4. Si le propriétaire poursuit le gardien [au tribunal], et que celui-ci prête un serment [le disculpant], puis qu’il paye [de sa propre initiative] et que le voleur soit découvert, étant donné qu’il a payé de son gré, il acquiert le [droit au paiement du] double, bien qu’il ait tout d’abord importuné le propriétaire au tribunal jusqu’à ce qu’il prête serment. Si le gardien a dit d’abord : « Je ne paye pas », et qu’ensuite il ait dit : « Je vais payer », il acquiert le [droit de percevoir le paiement du] double.

5. [Soit les cas suivants :] (a) le gardien a dit : « Je vais payer », puis il [s’est rétracté et] a dit : « Je ne paie pas » ; (b) le gardien a dit : « Je vais payer » et il est décédé, et ses enfants ont déclaré : « Nous ne payons pas » ; (c) le gardien est décédé avant que le déposant n’ait le temps de le poursuivre au tribunal : il a [alors] poursuivi les enfants et ils ont payés ; (d) les enfants [du gardien décédé] ont payé aux enfants [du propriétaire décédé], (e) le gardien a payé la moitié [du prix de la chose confiée] ; (f) le gardien a emprunté deux vaches et a payé l’une d’elles, (g) le gardien a emprunté [quelque chose] à des associés et a payé à l’un d’eux [sa part] ; (h) des associés ont emprunté [quelque chose] et l’un d’eux a payé ; (i) il a emprunté [quelque chose] à une femme et a payé à son mari ; (j) une femme a emprunté [quelque chose] et son mari a payé. Tous ces cas font l’objet d’un doute : [l’amende du] double [versée par le voleur est une somme dont la destination] est incertaine et qui n’est pas en la possession de l’un d’eux. C’est pourquoi, le [paiement du] double ou la plus-value sont partagés entre le propriétaire et le gardien.
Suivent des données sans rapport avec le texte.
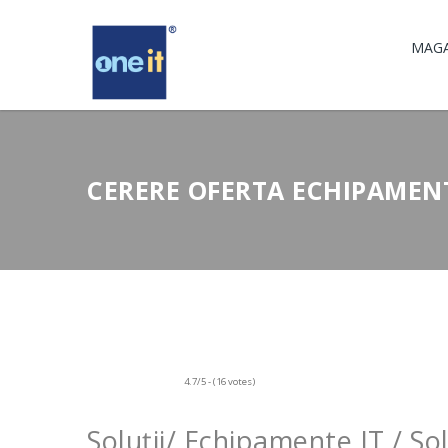
MAGA
CERERE OFERTA ECHIPAMENT
4.7/5 - (16 votes)
Soluții/ Echipamente IT / Sol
Mais si l’un d’eux a pris les devants et s’est saisi de tout[e la somme], on ne [la] lui retire pas, même en dehors de la Terre [d’Israël].

6. Si la chose déposée est volée par force majeure [par des brigands armés], puis que le voleur soit découvert, le gardien, qu’il soit bénévole ou rémunéré, doit poursuivre le voleur en justice ; il ne peut pas prêter serment [que la chose déposée a bien été volée pour se disculper et se retirer de cet affaire]. Si le gardien jure d’abord et que le voleur soit ensuite découvert, [la règle suivante est appliquée :] s’il s’agit d’un gardien bénévole, il peut, à son gré, s’en tenir à son serment ou poursuivre le voleur en justice. Et s’il est un gardien rémunéré, il doit poursuivre le voleur en justice. Si la chose déposée est volée par force majeure, et que le voleur la restitue dans la maison du gardien, que ce soit un animal et qu’il y meurt par négligence [du gardien], il y a doute si la garde du gardien a cessé [à partir du vol] et le gardien est quitte, ou si sa garde ne s’est pas terminée [étant donné que l’animal lui a été restitué à lui et non au propriétaire]. C’est pourquoi [du fait du doute], le gardien est dispensé de payer. [Toutefois,] si le propriétaire a saisi [au gardien une somme équivalente à son indemnité], on ne la lui retire pas.

Fin des lois relatives à l’emprunt et au dépôt, avec l’aide de D.ieu.